Writing is also a way of seeing, of putting things together and making sense of the chaos, contradictions, and irony around you. As O'Brien says, "Story-truth is truer sometimes than happening-truth." One of the things I'm trying to make sense of is the publishing industry.

As I started writing this piece this morning, a friend sent me a link out of the blue as if I had asked him or the universe for it. It's called "The Ten Awful Truths of Book Publishing" by Steven Piersanti, president of Berrett-Koehler Publishers. As I read his list, I could only nod.

One of the things Mr. Piersanti says is, "It is getting harder and harder every year to sell books." According to a Bowker report, more than a million books were published in 2009, more than three times the number of four years earlier. According to PC World and Google, nearly 130 million books are now published, a number that'll surely change in the next twenty minutes.

I feel it. I can tell because the things that helped bring attention to my books even two years ago do little now. My first collection The Middle-Aged Man and the Sea was mentioned in Entertainment Weekly and reviewed in the Los Angeles Times. Now the Times Sunday Book Review section has been replaced by a page in the Calendar section. The Times reviews very little now.

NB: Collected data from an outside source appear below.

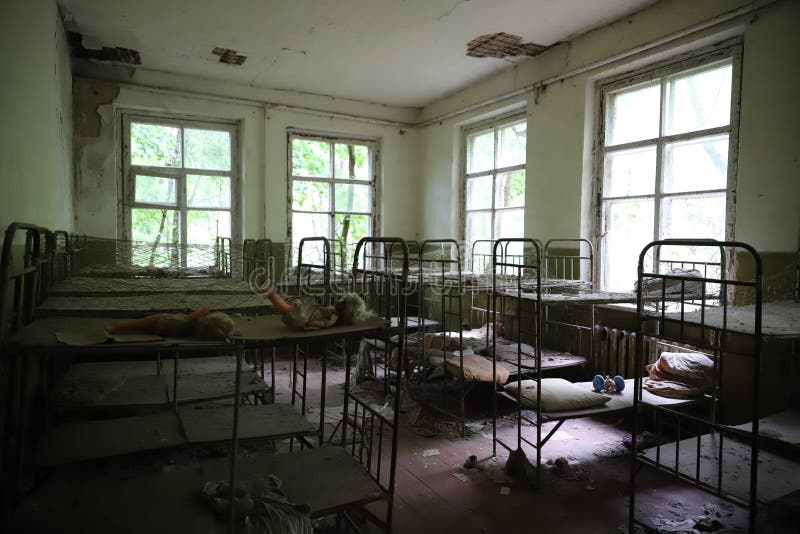 Find the location of `window pane`. window pane is located at coordinates (642, 108), (485, 145), (360, 161), (206, 227), (312, 232), (488, 232), (616, 232). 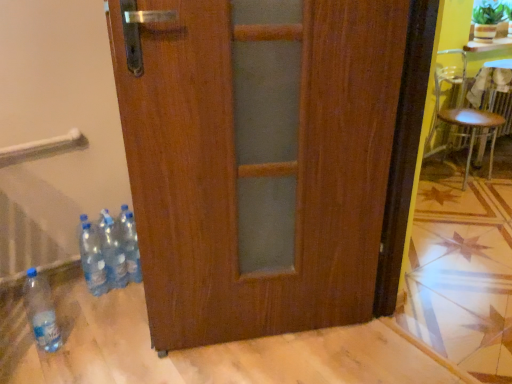 The image size is (512, 384). Identify the location of vacant region to the left of translucent plastic bottles at lower left, the second bottle when ordered from right to left. (71, 296). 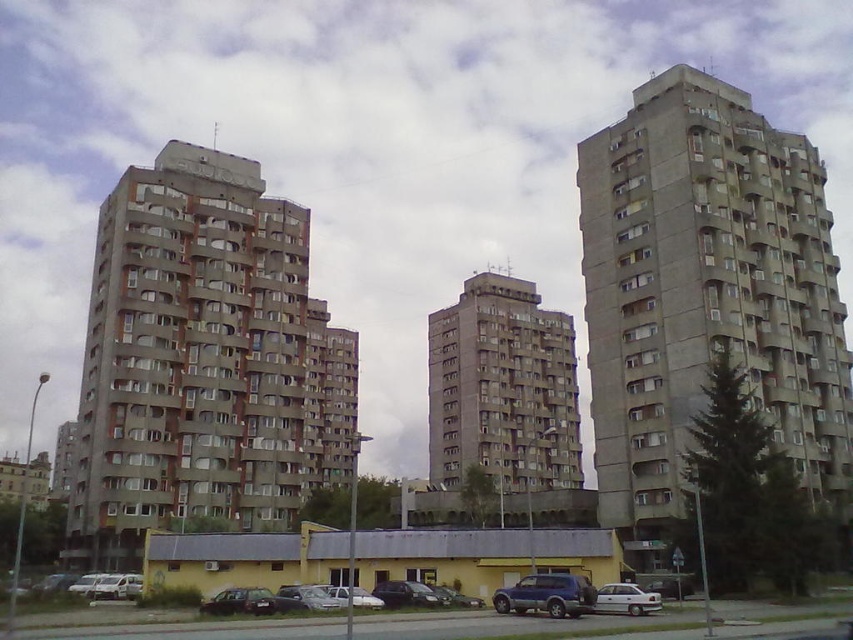 You are standing at the silver metallic car at lower left and want to walk to the entrance of the concrete building at center. The path is straight and unobstructed. If your walking speed is 1.5 meters per second, how many seconds will it take you to reach the entrance?

The concrete building at center is 42.96 meters away from the silver metallic car at lower left. At a walking speed of 1.5 meters per second, it will take approximately 28.64 seconds to reach the entrance. This is calculated by dividing the distance by the speed.

You are a delivery driver who needs to park your silver metallic car at lower left in the parking lot near the concrete building at center. Considering the size difference between them, will the car fit in the parking space next to the building?

The concrete building at center is larger in size than the silver metallic car at lower left, so the car should fit in the parking space next to the building since it is smaller than the building itself. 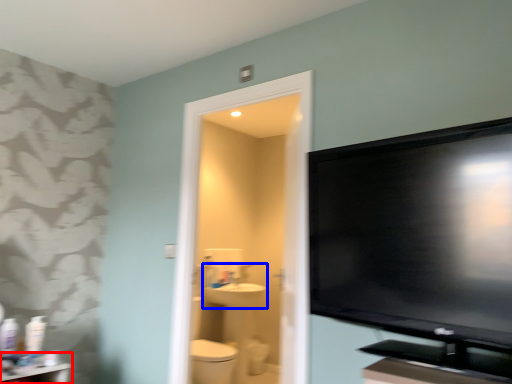 Question: Which object is further to the camera taking this photo, table (highlighted by a red box) or sink (highlighted by a blue box)?

Choices:
 (A) table
 (B) sink

Answer: (B)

Reviews even among literary websites are harder to get because the sites are swamped with submissions. Today's writers find social media is a must: Facebook, Twitter, Goodreads, and whatever else you can fit in. This was underscored by John Locke in his book, How I Sold 1 Million eBooks in 5 Months. However, I wonder about what this all brings other than frustration. Twitter, Locke's favorite, is electronic messaging on steroids. Tweets rush by in a Twitter sneeze, hundreds per hour or minutes, depending on how many people you are following.

Whenever I read tweets, my screen soon tells me of the tens or hundreds that have been added in the last several minutes. I asked a friend how he keeps up with the stream. "I don't read them," he says. "I glance at a few and just tweet."

The same type of behavior seems to be happening with publishing. Everyone is writing. Fewer people are reading. As Mr. Piersanti notes, "Book industry sales are declining, despite the explosion of books published." Print sales have been declining since 2007, and eBooks are changing the medium of reading but not taking overall sales upward.

So why do I write and remain hopeful? For me, one glimmer this year was a tender and small book about an old woman on her death bed looking back at her abusive marriage, The Mill River Recluse by Darcie Chan. Only available as an eBook, it was the fourth bestselling book this year according to the Atlantic in the article, "Self-Published Titles Among Year's Top Sellers."

One of the things Mr. Piersanti says is, "Most book marketing today is done by authors, not by publishers." So yes, Mr. Carver, if he started his career today, would be active on the Internet. Darcie Chan is. Two chapeaus, anyone?